Hashing small files like images, mp3 and files under 10Mb take seconds using the MD5
algorithm.

My problem is i have files with sizes over 100-700MB.

My requirement is that downloaded files need to match the original source file.

I did some tests for making MD5 hashes for a file with the size of 100Mb.

On the device HTC Desire Android v2.2 i run both a jni native test and
the java MessageDigest.getInstance("MD5"); test.

Both tests calculated the MD5 of the same file and both test run approximation for the same length of time 1-2min. I had debugging turned of.

It was my understanding that the Native test would be faster.
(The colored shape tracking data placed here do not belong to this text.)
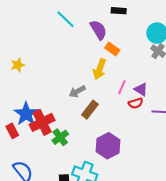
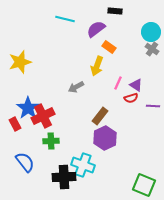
cyan line: (65, 19) -> (65, 19), turned -30
purple semicircle: (98, 30) -> (96, 29), turned -96
yellow star: (18, 65) -> (20, 62), size x1.6
brown rectangle: (90, 110) -> (100, 116), moved
green cross: (60, 137) -> (51, 141), moved, turned 35

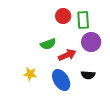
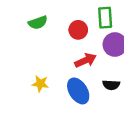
red circle: (63, 16) -> (78, 30), moved
green semicircle: (48, 44) -> (38, 23), moved

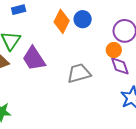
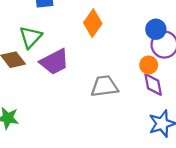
blue circle: (83, 19) -> (156, 29), moved
purple trapezoid: (34, 59) -> (54, 62), turned -92

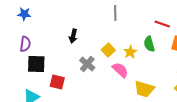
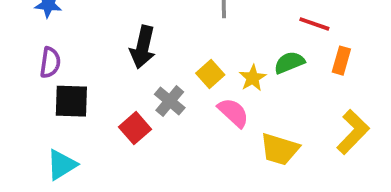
black arrow: (73, 36) -> (143, 47), size x1.5
green semicircle: (149, 44) -> (289, 62), turned 84
red square: (57, 82) -> (135, 128), moved, turned 35

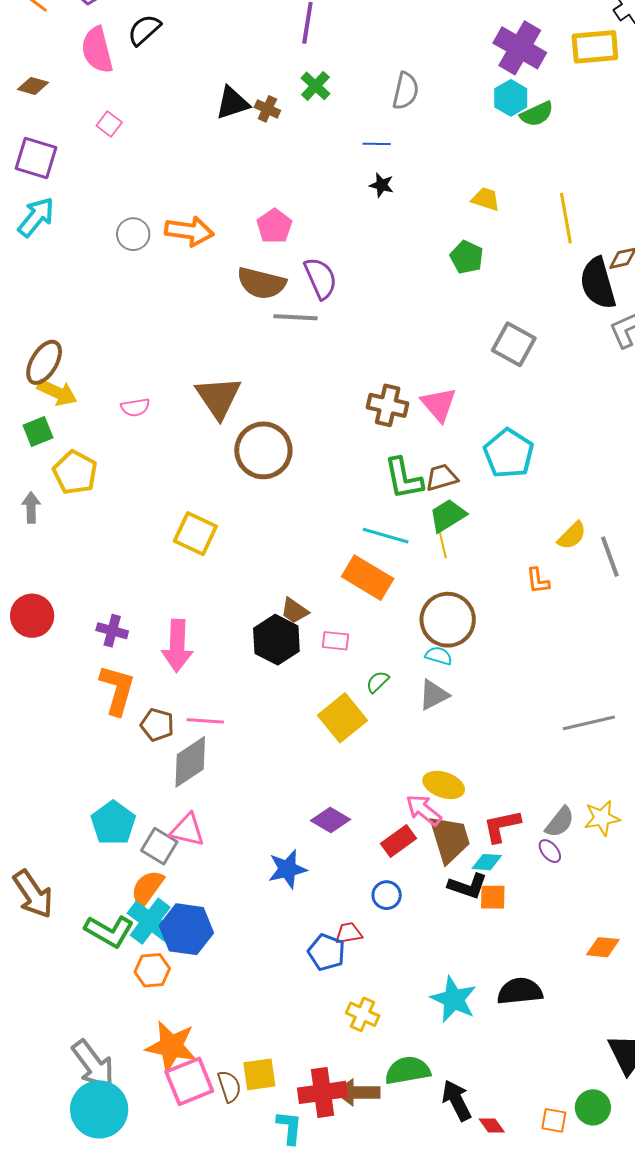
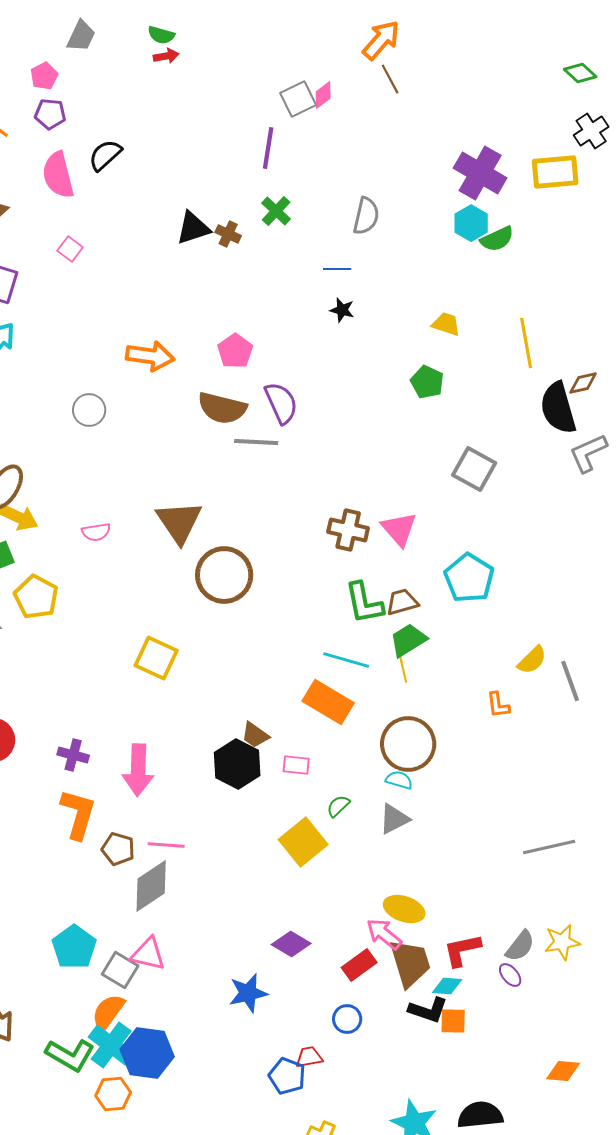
gray circle: (133, 234) -> (89, 410), moved

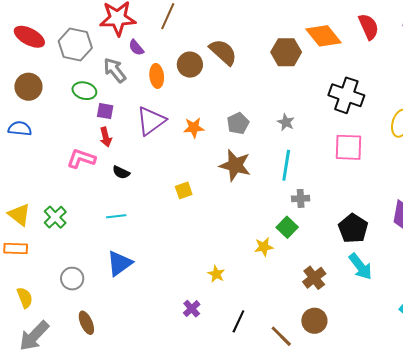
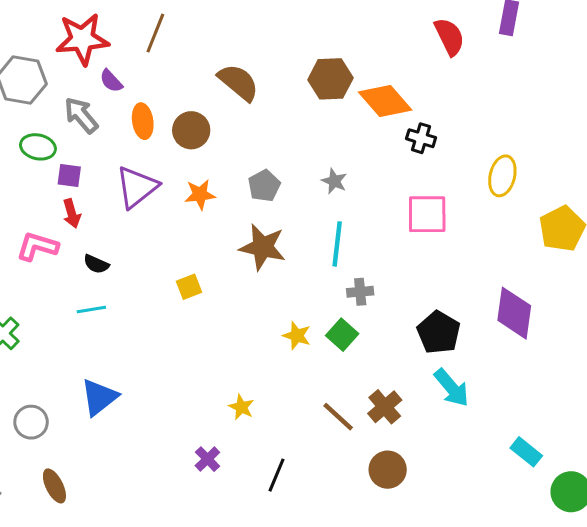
orange diamond: (323, 36) -> (385, 101), moved
brown circle: (190, 65) -> (191, 130), moved
black cross: (346, 95) -> (421, 138), size x0.6
cyan line: (116, 216) -> (91, 310), moved
yellow star: (264, 247) -> (297, 336), moved, turned 30
brown line: (281, 336) -> (338, 417), moved

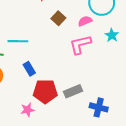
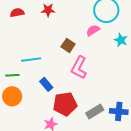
brown square: (58, 18) -> (68, 45), moved
pink L-shape: (80, 44) -> (79, 68), moved, turned -40
gray rectangle: (73, 91) -> (95, 111), moved

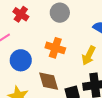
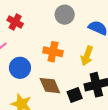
gray circle: (60, 13) -> (65, 15), moved

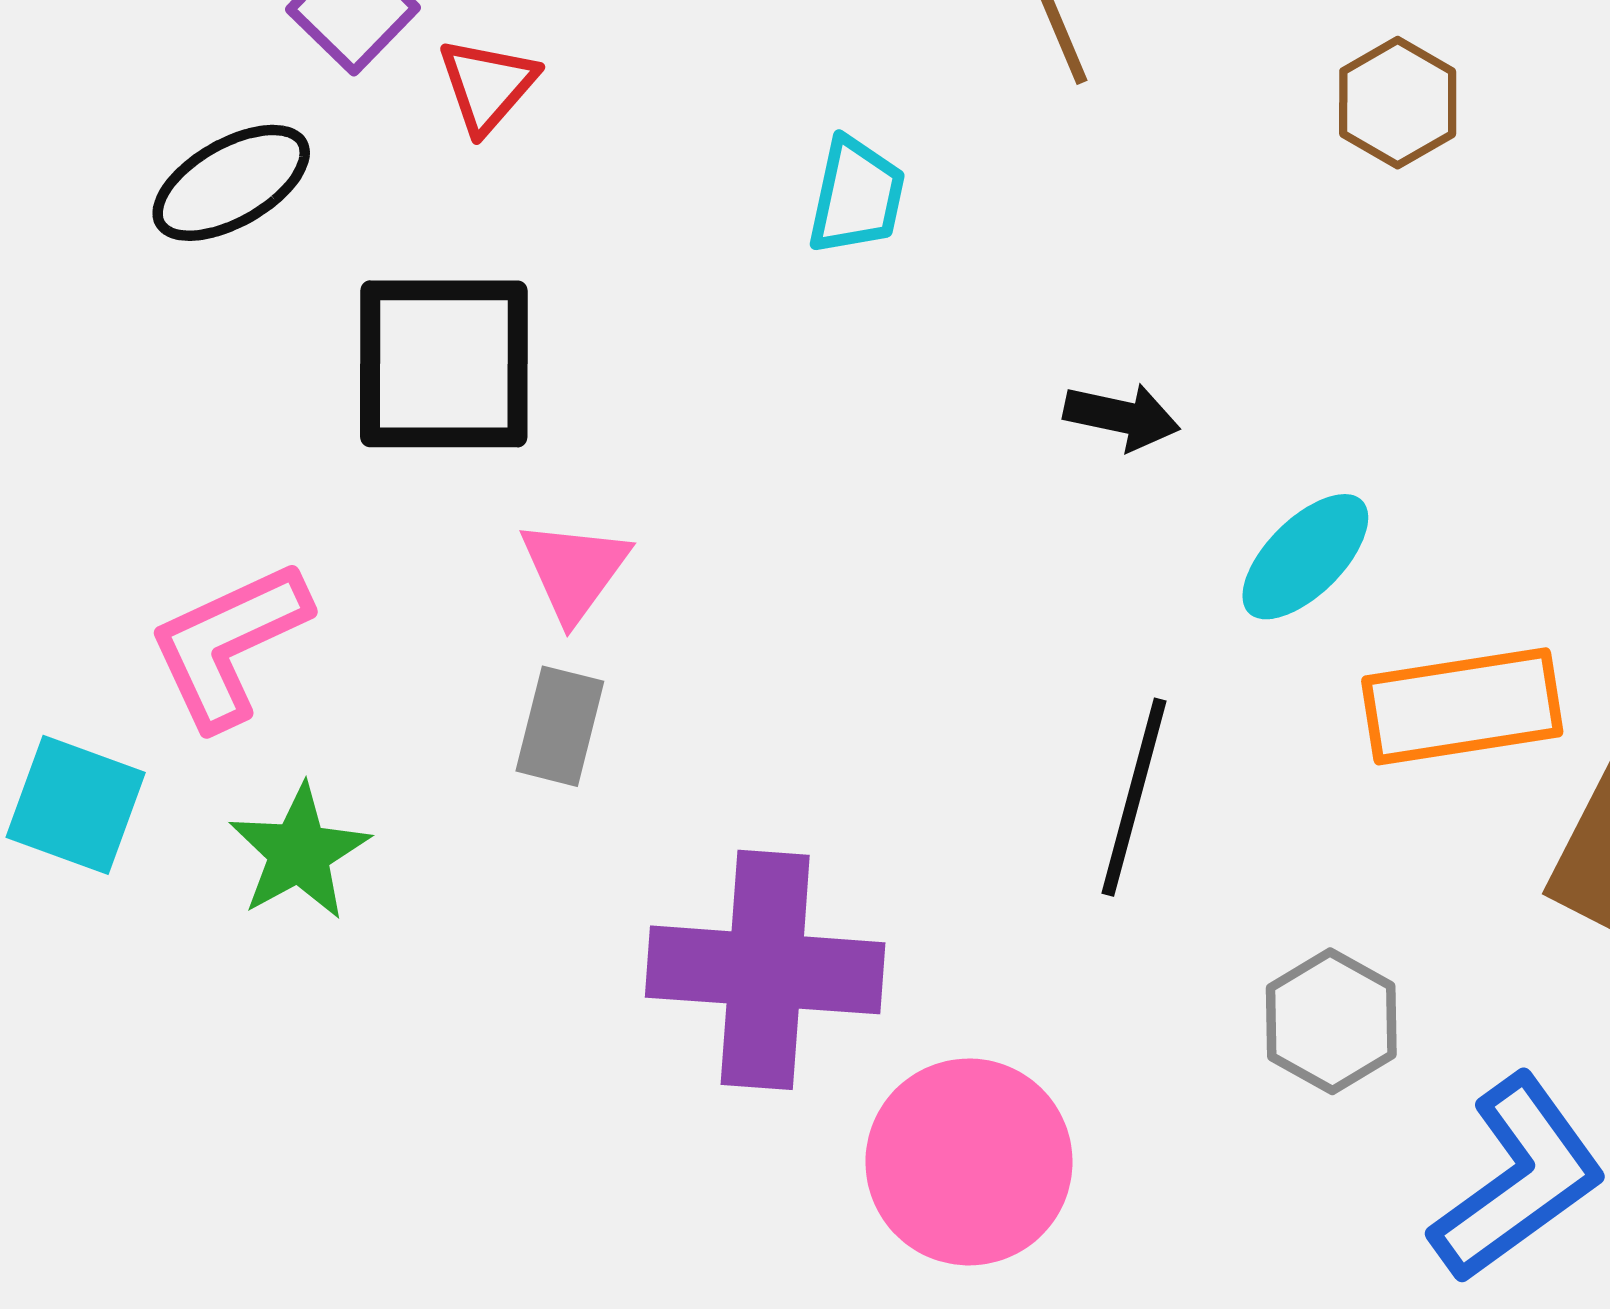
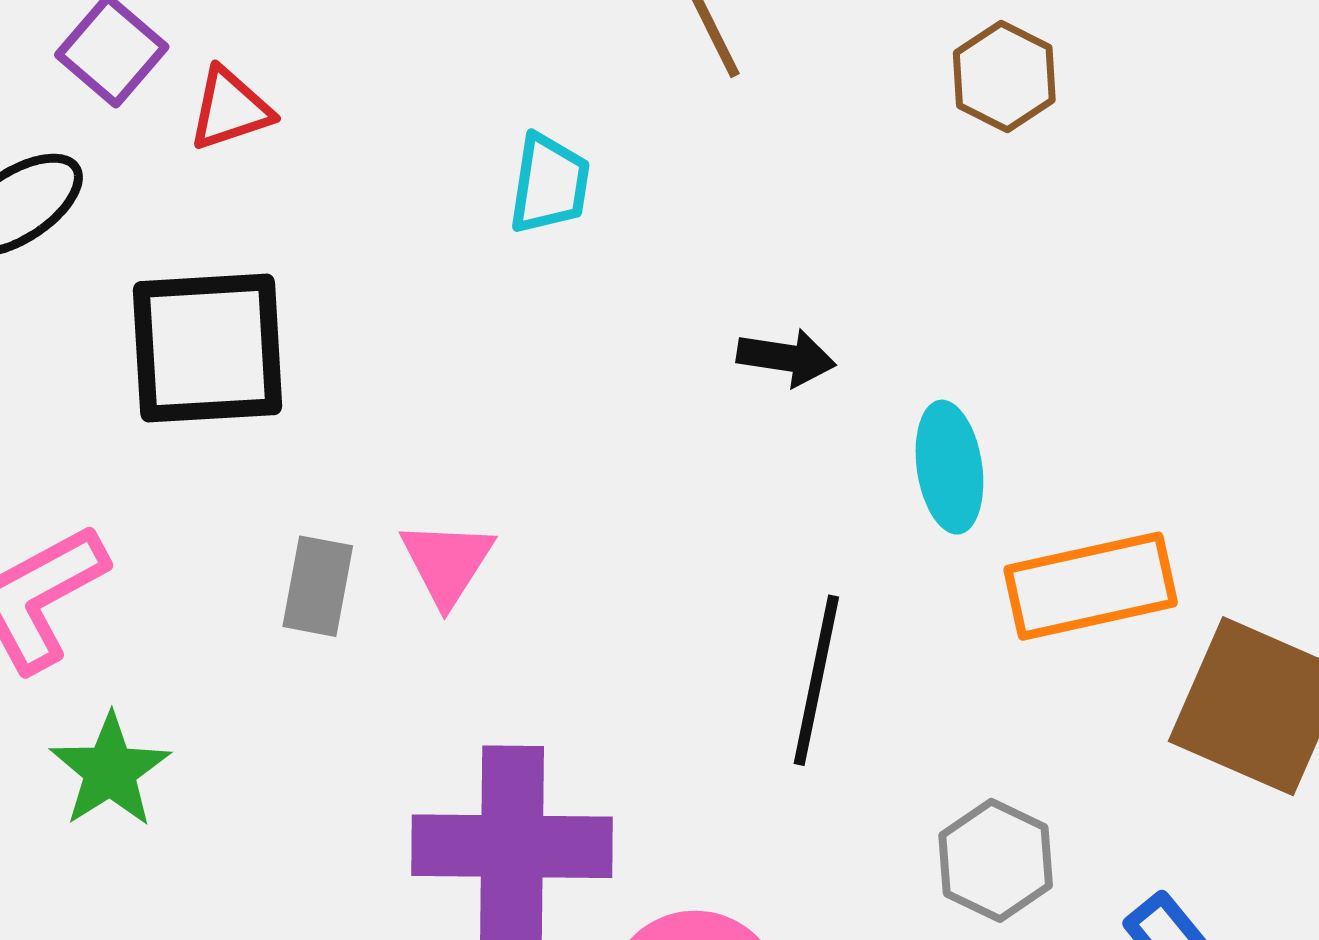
red triangle: (487, 85) -> (230, 109), turned 34
cyan ellipse: (1305, 557) -> (949, 467), turned -50
pink triangle: (574, 570) -> (447, 563), moved
gray rectangle: (560, 726) -> (318, 586), moved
How can i get the hashing time down to let say 10-15sec for 100MB on the above device.
The cost for this is of course collision accuracy but i can live with that the hash is not same in one in a million.

UPDATE
Im no c guru but here is my test c-code for MD5. The speed on this one was not not much faster then the Java MessageDigest . Felt like i was running on the Android main UI thread.

#include <android/log.h>
#include <stdio.h>
#include <sys/types.h>
#include <time.h>
#include <string.h>
#include <inttypes.h>
#include <jni.h>
#include <stdlib.h>
/* typedef a 32 bit type */
typedef unsigned long int UINT4;

/* Data structure for MD5 (Message Digest) computation */
typedef struct {
  UINT4 i[2];                   /* number of _bits_ handled mod 2^64 */
  UINT4 buf[4];                                    /* scratch buffer */
  unsigned char in[64];                              /* input buffer */
  unsigned char digest[16];     /* actual digest after MD5Final call */
} MD5_CTX;

void MD5Init ();
void MD5Update ();
void MD5Final ();



/* forward declaration */
static void Transform ();

static unsigned char PADDING[64] = {
  0x80, 0x00, 0x00, 0x00, 0x00, 0x00, 0x00, 0x00,
  0x00, 0x00, 0x00, 0x00, 0x00, 0x00, 0x00, 0x00,
  0x00, 0x00, 0x00, 0x00, 0x00, 0x00, 0x00, 0x00,
  0x00, 0x00, 0x00, 0x00, 0x00, 0x00, 0x00, 0x00,
  0x00, 0x00, 0x00, 0x00, 0x00, 0x00, 0x00, 0x00,
  0x00, 0x00, 0x00, 0x00, 0x00, 0x00, 0x00, 0x00,
  0x00, 0x00, 0x00, 0x00, 0x00, 0x00, 0x00, 0x00,
  0x00, 0x00, 0x00, 0x00, 0x00, 0x00, 0x00, 0x00
};

/* F, G and H are basic MD5 functions: selection, majority, parity */
#define F(x, y, z) (((x) & (y)) | ((~x) & (z)))
#define G(x, y, z) (((x) & (z)) | ((y) & (~z)))
#define H(x, y, z) ((x) ^ (y) ^ (z))
#define I(x, y, z) ((y) ^ ((x) | (~z)))

/* ROTATE_LEFT rotates x left n bits */
#define ROTATE_LEFT(x, n) (((x) << (n)) | ((x) >> (32-(n))))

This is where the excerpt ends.